One thing to think about is that in many cases, we may actually want a particular numeric variable to maintain a higher weight. This could occur if there is some prior knowledge regarding, for example, which variable might be most important in terms of defining similar Bustabit behavior. In this case, without that prior knowledge, we will forego the weighting of variables and scale everything. We are going to use mean-sd standardization to scale the data. Note that this is also known as a Z-score.
Note that we could compute the Z-scores by using the base R function scale()
, but we're going to write our own function in order to get the practice.

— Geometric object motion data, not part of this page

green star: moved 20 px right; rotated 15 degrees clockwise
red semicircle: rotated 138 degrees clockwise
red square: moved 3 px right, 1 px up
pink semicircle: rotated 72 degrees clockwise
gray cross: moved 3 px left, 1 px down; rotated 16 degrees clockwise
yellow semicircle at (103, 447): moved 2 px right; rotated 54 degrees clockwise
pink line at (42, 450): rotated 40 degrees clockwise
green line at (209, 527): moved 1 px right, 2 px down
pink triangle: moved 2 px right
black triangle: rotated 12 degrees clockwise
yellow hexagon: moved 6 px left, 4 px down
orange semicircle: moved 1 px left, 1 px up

# Create the mean-sd standardization function
mean_sd_standard <- function(x) {
(x - mean(x)) / sd(x)
}
# Apply the function to each numeric variable in the clustering set
bustabit_standardized <- bustabit_clus %>%
mutate_if(is.numeric, mean_sd_standard)
# Summarize our standardized data
summary(bustabit_standardized)
Username AverageCashedOut AverageBet TotalProfit
Length:4149 Min. :-0.76289 Min. :-0.1773 Min. :-0.09052
Class :character 1st Qu.:-0.28157 1st Qu.:-0.1765 1st Qu.:-0.09050
Mode :character Median :-0.18056 Median :-0.1711 Median :-0.08974
Mean : 0.00000 Mean : 0.0000 Mean : 0.00000
3rd Qu.: 0.02752 3rd Qu.:-0.1384 3rd Qu.:-0.08183
Max. :41.72651 Max. :24.9971 Max. :40.73652
TotalLosses GamesWon GamesLost
Min. :-41.84541 Min. :-0.4320 Min. :-0.41356
1st Qu.: 0.09837 1st Qu.:-0.3696 1st Qu.:-0.41356
Median : 0.10847 Median :-0.3071 Median :-0.33306
Mean : 0.00000 Mean : 0.0000 Mean : 0.00000
3rd Qu.: 0.10916 3rd Qu.:-0.1196 3rd Qu.:-0.09156
Max. : 0.10916 Max. :13.2534 Max. :19.30911
5. Cluster the player data using K means
With standardized data of per-player features, we are now ready to use K means clustering in order to cluster the players based on their online gambling behavior. K means is implemented in R in the kmeans()

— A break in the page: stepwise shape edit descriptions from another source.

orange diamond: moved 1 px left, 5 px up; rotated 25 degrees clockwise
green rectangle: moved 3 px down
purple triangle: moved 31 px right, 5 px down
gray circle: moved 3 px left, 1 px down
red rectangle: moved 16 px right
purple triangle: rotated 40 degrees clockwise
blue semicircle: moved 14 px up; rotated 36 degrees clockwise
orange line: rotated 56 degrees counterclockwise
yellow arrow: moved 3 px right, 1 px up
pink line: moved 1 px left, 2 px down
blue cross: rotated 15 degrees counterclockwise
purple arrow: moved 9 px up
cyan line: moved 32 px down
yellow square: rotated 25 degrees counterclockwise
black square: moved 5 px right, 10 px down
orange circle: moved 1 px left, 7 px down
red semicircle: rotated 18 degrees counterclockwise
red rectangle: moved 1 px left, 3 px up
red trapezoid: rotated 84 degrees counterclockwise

function from the stats package. This function requires the centers
parameter, which represents the number of clusters to use.
Without prior knowledge, it is often difficult to know what an appropriate choice for the number of clusters is. We will begin by choosing five. This choice is rather arbitrary, but represents a good initial compromise between choosing too many clusters (which reduces the interpretability of the final results), and choosing too few clusters (which may not capture the distinctive behaviors effectively). Feel free to play around with other choices for the number of clusters and see what you get instead!
One subtlety to note - because the K means algorithm uses a random start, we are going to set a random seed first in order to ensure the results are reproducible.
# Choose 20190101 as our random seed
set.seed(20190101)
# Cluster the players using kmeans with five clusters
cluster_solution <- kmeans(bustabit_standardized[,-1], centers = 5)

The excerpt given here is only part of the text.